USAFacts: Racial Disparities in Policing
A look at biases in police-related outcomes across the country, including arrests and incarceration rates, as well as crime rates by state.
Data on crimes and arrests com from the FBI's Uniform Crime Reporting and was accessed through the interactive Crime Data Explorer. We included population data is from the Census and American Community Survey, The FBI disaggregates arrest data by race, but not crime data.

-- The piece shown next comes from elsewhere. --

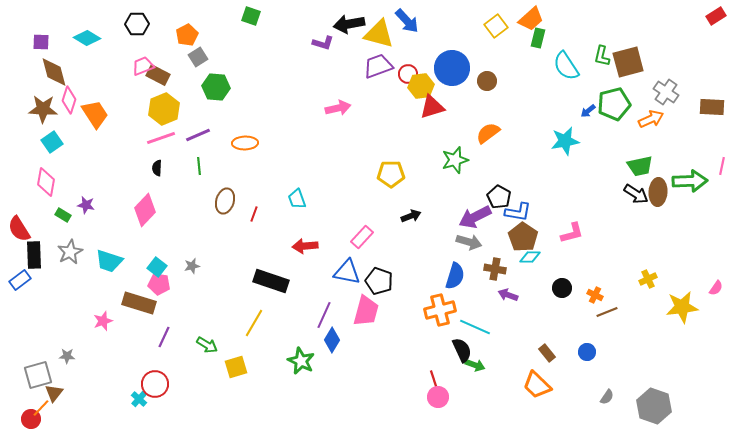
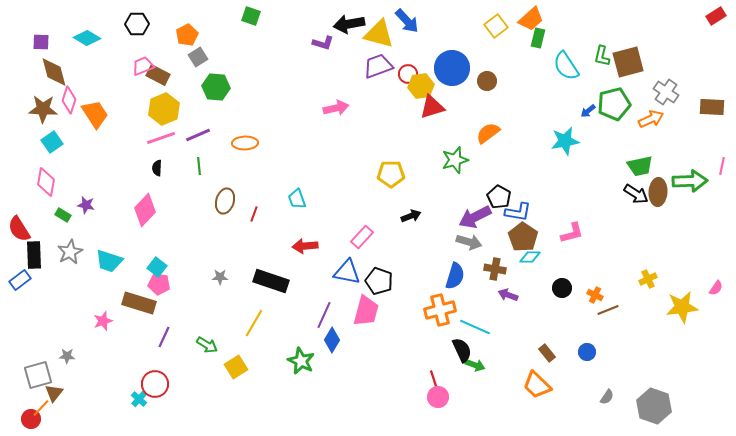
pink arrow at (338, 108): moved 2 px left
gray star at (192, 266): moved 28 px right, 11 px down; rotated 14 degrees clockwise
brown line at (607, 312): moved 1 px right, 2 px up
yellow square at (236, 367): rotated 15 degrees counterclockwise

These two dashboards show, respectively, arrest rates per 100,000 people, and crime rates across geographies. While there is much focus on crime rates, we felt it important to show both, as arrest rates tell the story of what actions law enforcement spends its time on and which communities and groups of people are pulled into the criminal justice system through an arrest.
The historical context
The data in the dashboard clearly shows that Black Americans are arrested at much higher rates than Whites. It's important recognize how biases in policing and policies that have concentrated Black people in overpoliced neighborhoods have produced these disparities. (Explore the FBI's suggestions for considerations when working with this data.)
The current implications
Simply being arrested entangles an individual into the criminal justice system, from mandatory fees, to in some cases, incarceration. All of this can adversely affect an individual’s life, and departments need to use data to assess how racism factors into who they disproportionately involve in this process.